:: TASK TO CARRY OUT ::
Starting at the first line of the material below, retype each line exactly until you reach the line with "Διατραπεζικά Συστήματα - ΔΙΑΣ", which is also included; pictures stay out.
....
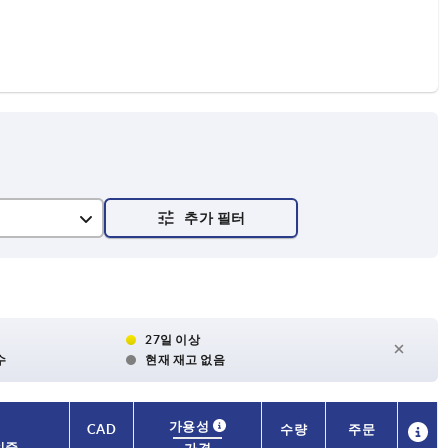
27일 이상
수
현재 재고 없음
가용성
CAD
수량
주문
인증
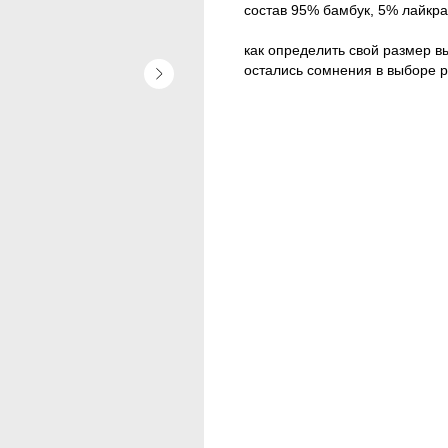
состав 95% бамбук, 5% лайкра
как определить свой размер в
остались сомнения в выборе 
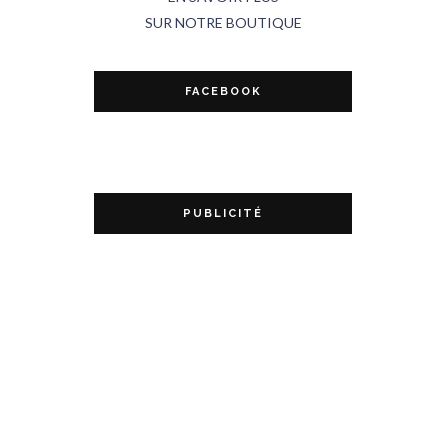
SUR NOTRE BOUTIQUE
FACEBOOK
PUBLICITÉ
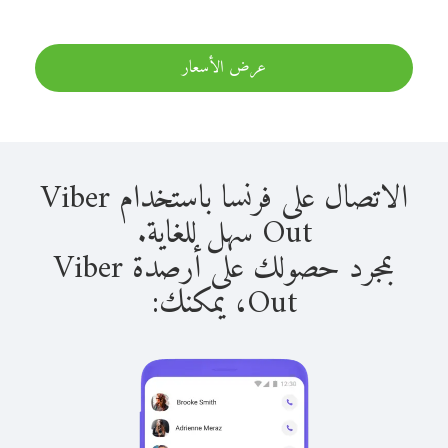
عرض الأسعار
الاتصال على فرنسا باستخدام Viber
Out سهل للغاية.
بمجرد حصولك على أرصدة Viber
Out، يمكنك:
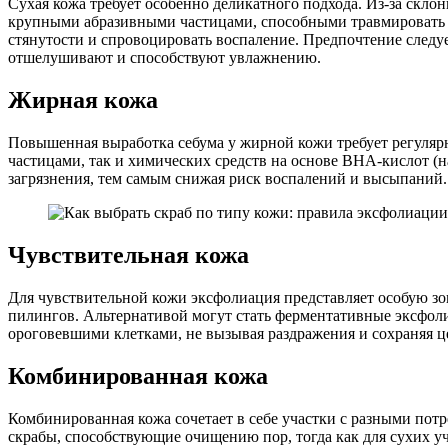
Сухая кожа требует особенно деликатного подхода. Из-за ск
крупными абразивными частицами, способными травмировать к
стянутости и спровоцировать воспаление. Предпочтение следу
отшелушивают и способствуют увлажнению.
Жирная кожа
Повышенная выработка себума у жирной кожи требует регулярн
частицами, так и химических средств на основе BHA-кислот (
загрязнения, тем самым снижая риск воспалений и высыпаний.
Чувствительная кожа
Для чувствительной кожи эксфолиация представляет особую зо
пилингов. Альтернативой могут стать ферментативные эксфол
ороговевшими клетками, не вызывая раздражения и сохраняя ц
Комбинированная кожа
Комбинированная кожа сочетает в себе участки с разными пот
скрабы, способствующие очищению пор, тогда как для сухих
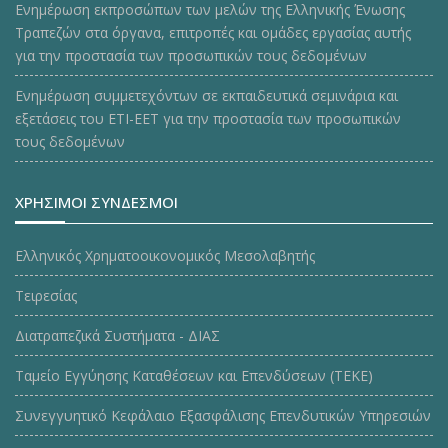
Ενημέρωση εκπροσώπων των μελών της Ελληνικής Ένωσης
Τραπεζών στα όργανα, επιτροπές και ομάδες εργασίας αυτής
για την προστασία των προσωπικών τους δεδομένων
Ενημέρωση συμμετεχόντων σε εκπαιδευτικά σεμινάρια και
εξετάσεις του ΕΤΙ-ΕΕΤ για την προστασία των προσωπικών
τους δεδομένων
ΧΡΗΣΙΜΟΙ ΣΥΝΔΕΣΜΟΙ
Ελληνικός Χρηματοοικονομικός Μεσολαβητής
Τειρεσίας
Διατραπεζικά Συστήματα - ΔΙΑΣ
Ταμείο Εγγύησης Καταθέσεων και Επενδύσεων (ΤΕΚE)
Συνεγγυητικό Κεφάλαιο Εξασφάλισης Επενδυτικών Υπηρεσιών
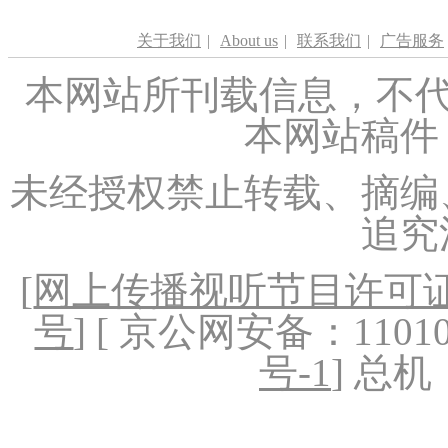
关于我们
|
About us
|
联系我们
|
广告服务
本网站所刊载信息，不代
本网站稿件
未经授权禁止转载、摘编
追究
[
网上传播视听节目许可证（
号
] [ 京公网安备：1101020
号-1
] 总机：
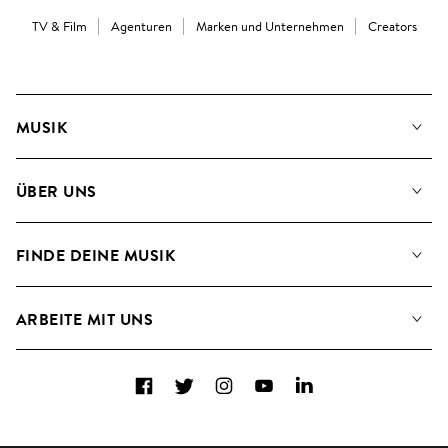
TV & Film
Agenturen
Marken und Unternehmen
Creators
MUSIK
Unsere Musik
ÜBER UNS
Suche
Angaben für Verwertungsgesellschaften
Playlisten
FINDE DEINE MUSIK
Blog
Alben
FAQs
Wie wir KI nutzen
Collections
ARBEITE MIT UNS
Kontakt
Top 20
Karriere
Facebook
Twitter
Instagram
YouTube
LinkedIn
A&R - Demo-Einsendungen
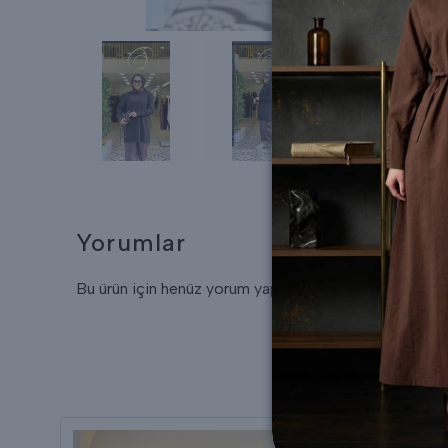
Yorumlar
Bu ürün için henüz yorum yapılmamış.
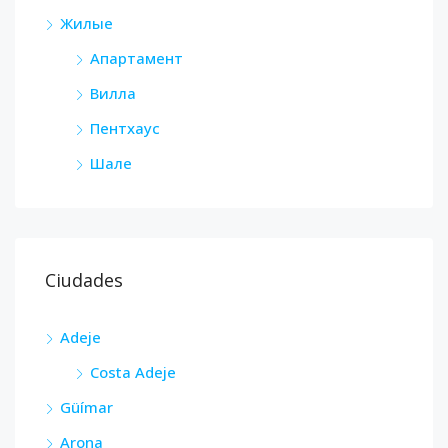
Жилые
Апартамент
Вилла
Пентхаус
Шале
Ciudades
Adeje
Costa Adeje
Güímar
Arona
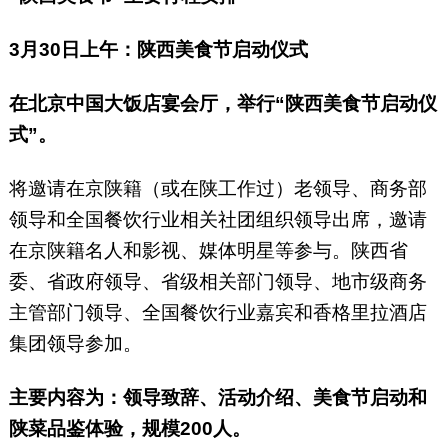
3月30日上午：陕西美食节启动仪式
在北京中国大饭店宴会厅，举行“陕西美食节启动仪
式”。
将邀请在京陕籍（或在陕工作过）老领导、商务部
领导和全国餐饮行业相关社团组织领导出席，邀请
在京陕籍名人和影视、媒体明星等参与。陕西省
委、省政府领导、省级相关部门领导、地市级商务
主管部门领导、全国餐饮行业嘉宾和香格里拉酒店
集团领导参加。
主要内容为：领导致辞、活动介绍、美食节启动和
陕菜品鉴体验，规模200人。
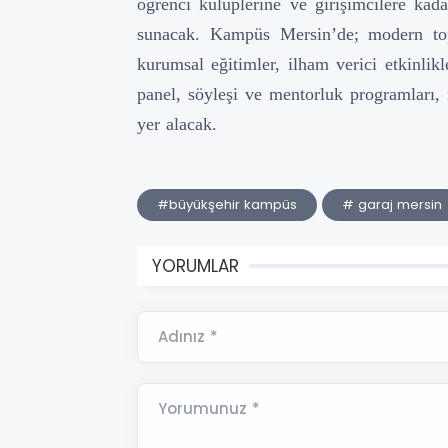
öğrenci kulüplerine ve girişimcilere kad
sunacak. Kampüs Mersin’de; modern topla
kurumsal eğitimler, ilham verici etkinlikl
panel, söyleşi ve mentorluk programları, 
yer alacak.
#büyükşehir kampüs
# garaj mersin
YORUMLAR
Adınız *
Yorumunuz *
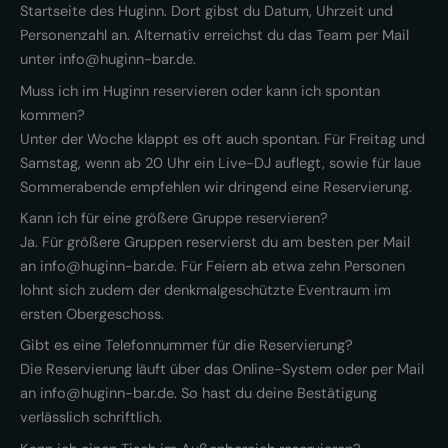
Startseite des Huginn. Dort gibst du Datum, Uhrzeit und
Personenzahl an. Alternativ erreichst du das Team per Mail
unter info@huginn-bar.de.
Muss ich im Huginn reservieren oder kann ich spontan
kommen?
Unter der Woche klappt es oft auch spontan. Für Freitag und
Samstag, wenn ab 20 Uhr ein Live-DJ auflegt, sowie für laue
Sommerabende empfehlen wir dringend eine Reservierung.
Kann ich für eine größere Gruppe reservieren?
Ja. Für größere Gruppen reservierst du am besten per Mail
an info@huginn-bar.de. Für Feiern ab etwa zehn Personen
lohnt sich zudem der denkmalgeschützte Eventraum im
ersten Obergeschoss.
Gibt es eine Telefonnummer für die Reservierung?
Die Reservierung läuft über das Online-System oder per Mail
an info@huginn-bar.de. So hast du deine Bestätigung
verlässlich schriftlich.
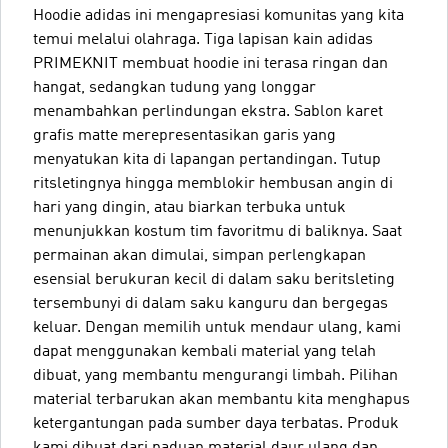
Hoodie adidas ini mengapresiasi komunitas yang kita
temui melalui olahraga. Tiga lapisan kain adidas
PRIMEKNIT membuat hoodie ini terasa ringan dan
hangat, sedangkan tudung yang longgar
menambahkan perlindungan ekstra. Sablon karet
grafis matte merepresentasikan garis yang
menyatukan kita di lapangan pertandingan. Tutup
ritsletingnya hingga memblokir hembusan angin di
hari yang dingin, atau biarkan terbuka untuk
menunjukkan kostum tim favoritmu di baliknya. Saat
permainan akan dimulai, simpan perlengkapan
esensial berukuran kecil di dalam saku beritsleting
tersembunyi di dalam saku kanguru dan bergegas
keluar. Dengan memilih untuk mendaur ulang, kami
dapat menggunakan kembali material yang telah
dibuat, yang membantu mengurangi limbah. Pilihan
material terbarukan akan membantu kita menghapus
ketergantungan pada sumber daya terbatas. Produk
kami dibuat dari paduan material daur ulang dan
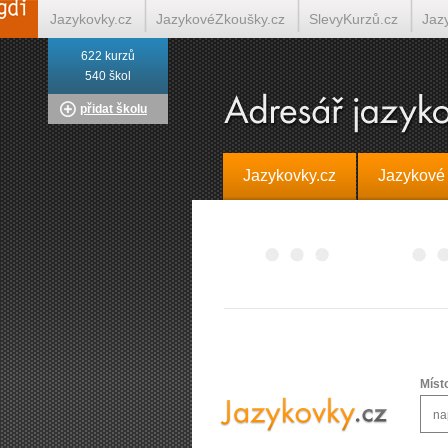
Jazykovky.cz
JazykovéZkoušky.cz
SlevyKurzů.cz
Jaz
622 kurzů
Italština on-line
Tlumočení-Překlady.cz
Překládá.cz
T
540 škol
přidat školu
Jazykovky.cz
Jazykové
Míst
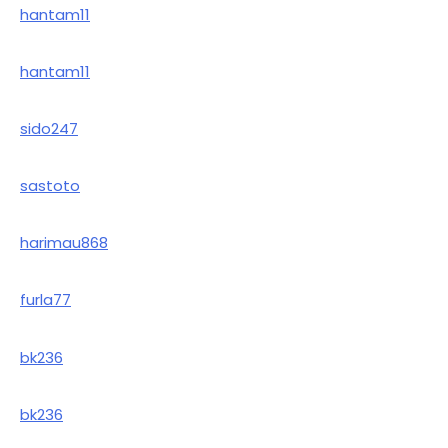
hantam11
hantam11
sido247
sastoto
harimau868
furla77
bk236
bk236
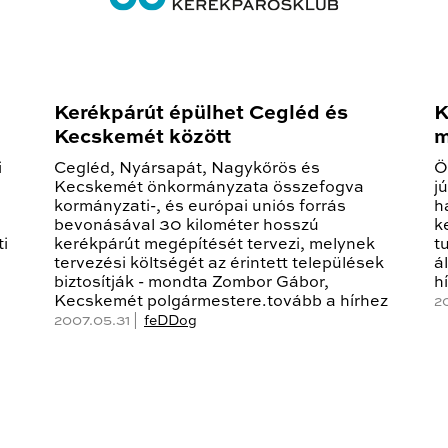
Kerékpárút épülhet Cegléd és
K
Kecskemét között
m
i
Cegléd, Nyársapát, Nagykőrös és
Ö
Kecskemét önkormányzata összefogva
j
kormányzati-, és európai uniós forrás
h
bevonásával 30 kilométer hosszú
k
ti
kerékpárút megépítését tervezi, melynek
t
tervezési költségét az érintett települések
á
biztosítják - mondta Zombor Gábor,
h
Kecskemét polgármestere.tovább a hírhez
2
2007.05.31 |
feDDog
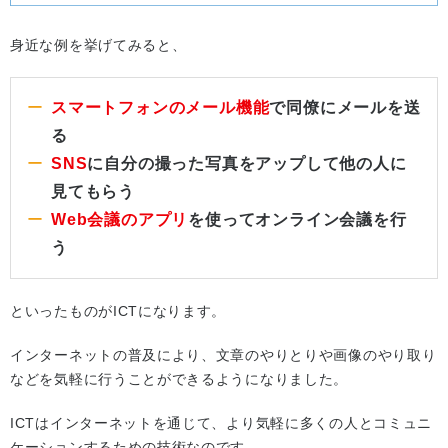
身近な例を挙げてみると、
スマートフォンのメール機能
で同僚にメールを送
る
SNS
に自分の撮った写真をアップして他の人に
見てもらう
Web会議のアプリ
を使ってオンライン会議を行
う
といったものがICTになります。
インターネットの普及により、文章のやりとりや画像のやり取り
などを気軽に行うことができるようになりました。
ICTはインターネットを通じて、より気軽に多くの人とコミュニ
ケーションするための技術なのです。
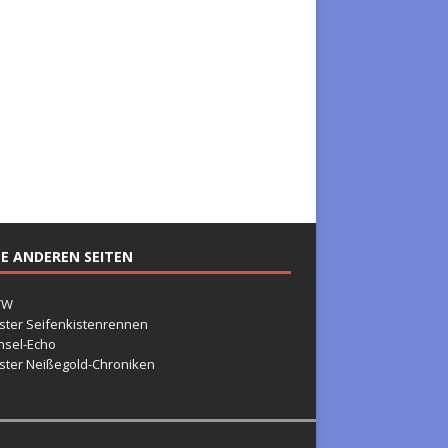
E ANDEREN SEITEN
TW
ster Seifenkistenrennen
nsel-Echo
ster Neißegold-Chroniken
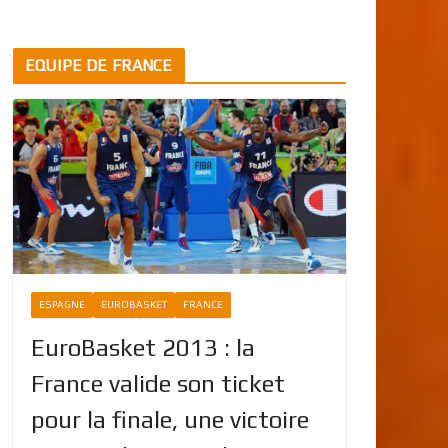
EQUIPE DE FRANCE
ESPAGNE
EUROBASKET
FRANCE
EuroBasket 2013 : la
France valide son ticket
pour la finale, une victoire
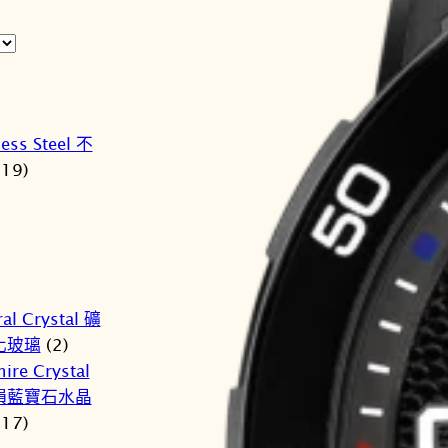
less Steel 不
(19)
al Crystal 礦
化玻璃
(2)
ire Crystal
損藍寶石水晶
(17)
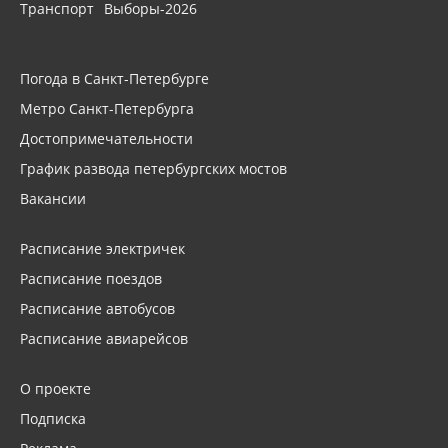
Транспорт
Выборы-2026
Погода в Санкт-Петербурге
Метро Санкт-Петербурга
Достопримечательности
График развода петербургских мостов
Вакансии
Расписание электричек
Расписание поездов
Расписание автобусов
Расписание авиарейсов
О проекте
Подписка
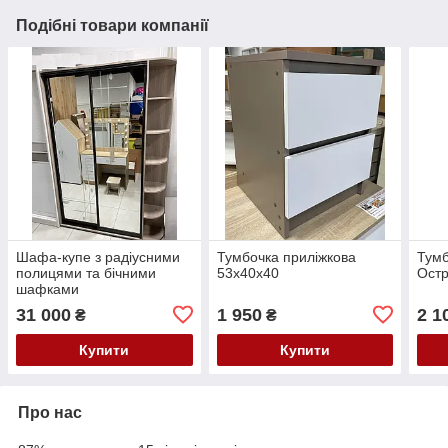
Подібні товари компанії
Шафа-купе з радіусними
Тумбочка приліжкова
Тумб
полицями та бічними
53х40х40
Остр
шафками
31 000
1 950
2 1
₴
₴
Купити
Купити
Про нас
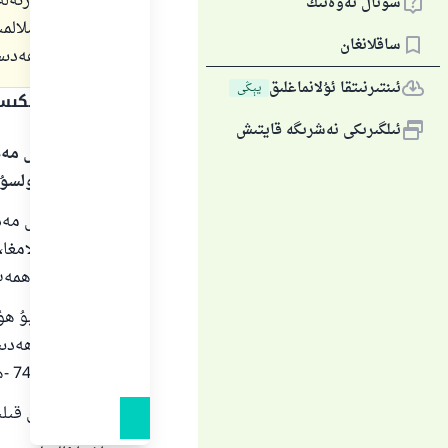
پەيغەمبەرئەلە
سوئال ئەۋەتىڭ
ياخشى قىلالمىد
ساقلانغان
سۆزنىڭ ھەدىسك
ئىنتىرنىتقا ئۇلانماغلىق
يېڭى
جاۋاپنىڭ تېكى
ئىلگىرىكى نەشرىگە قايتىش
بارلىق گۈزەل مەد
سالاملىرى بولسۇ
بارلىق گۈزەل مەد
ئەلەيھىسسالامغا، 
ئاللاھنىڭ رەھمەت
بىرىنچى: ئەبۇ ھۇ
ئاللاھ تائالا ھە
رىۋايىتى 7405 -ھەدىس. مۇسلىم رىۋايىتى2675-ھەدىس].
سوئالدا بايان قىلىنغا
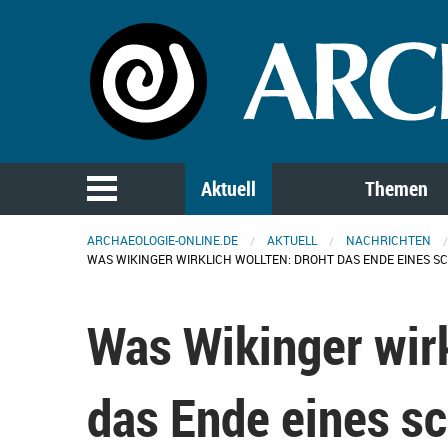
Aktuell
Themen
ARCHAEOLOGIE-ONLINE.DE
AKTUELL
NACHRICHTEN
WAS WIKINGER WIRKLICH WOLLTEN: DROHT DAS ENDE EINES 
Was Wikinger wirk
das Ende eines s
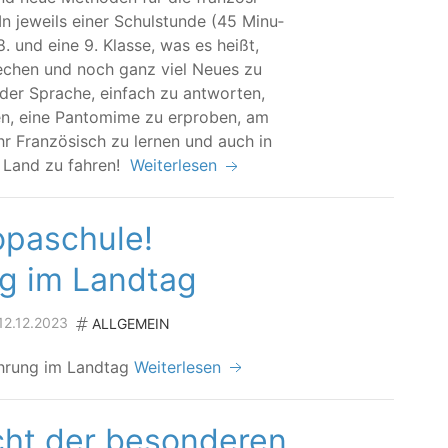
In jeweils einer Schul­stun­de (45 Minu­
 8. und eine 9. Klas­se, was es heißt,
e­chen und noch ganz viel Neu­es zu
der Spra­che, ein­fach zu ant­wor­ten,
en, eine Pan­to­mi­me zu erpro­ben, am
r Fran­zö­sisch zu ler­nen und auch in
ges Land zu fahren!
Weiterlesen
opaschule!
g im Landtag
 12.12.2023
ALLGEMEIN
! Ehrung im Landtag
Weiterlesen
cht der besonderen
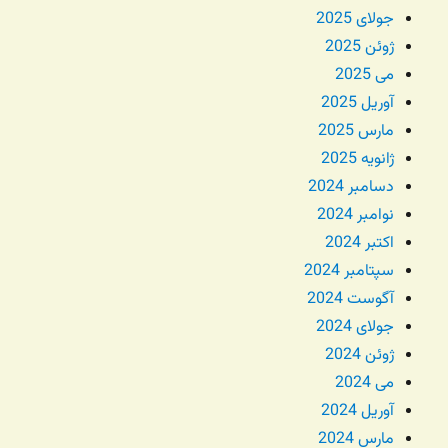
جولای 2025
ژوئن 2025
می 2025
آوریل 2025
مارس 2025
ژانویه 2025
دسامبر 2024
نوامبر 2024
اکتبر 2024
سپتامبر 2024
آگوست 2024
جولای 2024
ژوئن 2024
می 2024
آوریل 2024
مارس 2024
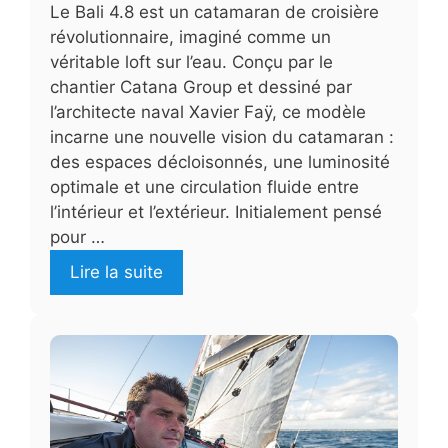
Le Bali 4.8 est un catamaran de croisière
révolutionnaire, imaginé comme un
véritable loft sur l’eau. Conçu par le
chantier Catana Group et dessiné par
l’architecte naval Xavier Faÿ, ce modèle
incarne une nouvelle vision du catamaran :
des espaces décloisonnés, une luminosité
optimale et une circulation fluide entre
l’intérieur et l’extérieur. Initialement pensé
pour …
Lire la suite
....
:: RESPONSE ::
27일 이상
수
현재 재고 없음
가용성
CAD
수량
주문
인증
состав 95% бамбук, 5% лайкра
как определить свой размер в
остались сомнения в выборе 
SUR NOTRE BOUTIQUE
FACEBOOK
PUBLICITÉ
عرض الأسعار
الاتصال على فرنسا باستخدام Viber
Out سهل للغاية.
بمجرد حصولك على أرصدة Viber
Out، يمكنك:
Сухая кожа требует особенно деликатного подхода. Из-за ск
крупными абразивными частицами, способными травмировать к
стянутости и спровоцировать воспаление. Предпочтение следу
отшелушивают и способствуют увлажнению.
Жирная кожа
Повышенная выработка себума у жирной кожи требует регулярн
частицами, так и химических средств на основе BHA-кислот (
загрязнения, тем самым снижая риск воспалений и высыпаний.
Чувствительная кожа
Для чувствительной кожи эксфолиация представляет особую зо
пилингов. Альтернативой могут стать ферментативные эксфол
ороговевшими клетками, не вызывая раздражения и сохраняя ц
Комбинированная кожа
Комбинированная кожа сочетает в себе участки с разными пот
скрабы, способствующие очищению пор, тогда как для сухих
Ενημέρωση εκπροσώπων των μελών της Ελληνικής Ένωσης
Τραπεζών στα όργανα, επιτροπές και ομάδες εργασίας αυτής
για την προστασία των προσωπικών τους δεδομένων
Ενημέρωση συμμετεχόντων σε εκπαιδευτικά σεμινάρια και
εξετάσεις του ΕΤΙ-ΕΕΤ για την προστασία των προσωπικών
τους δεδομένων
ΧΡΗΣΙΜΟΙ ΣΥΝΔΕΣΜΟΙ
Ελληνικός Χρηματοοικονομικός Μεσολαβητής
Τειρεσίας
Διατραπεζικά Συστήματα - ΔΙΑΣ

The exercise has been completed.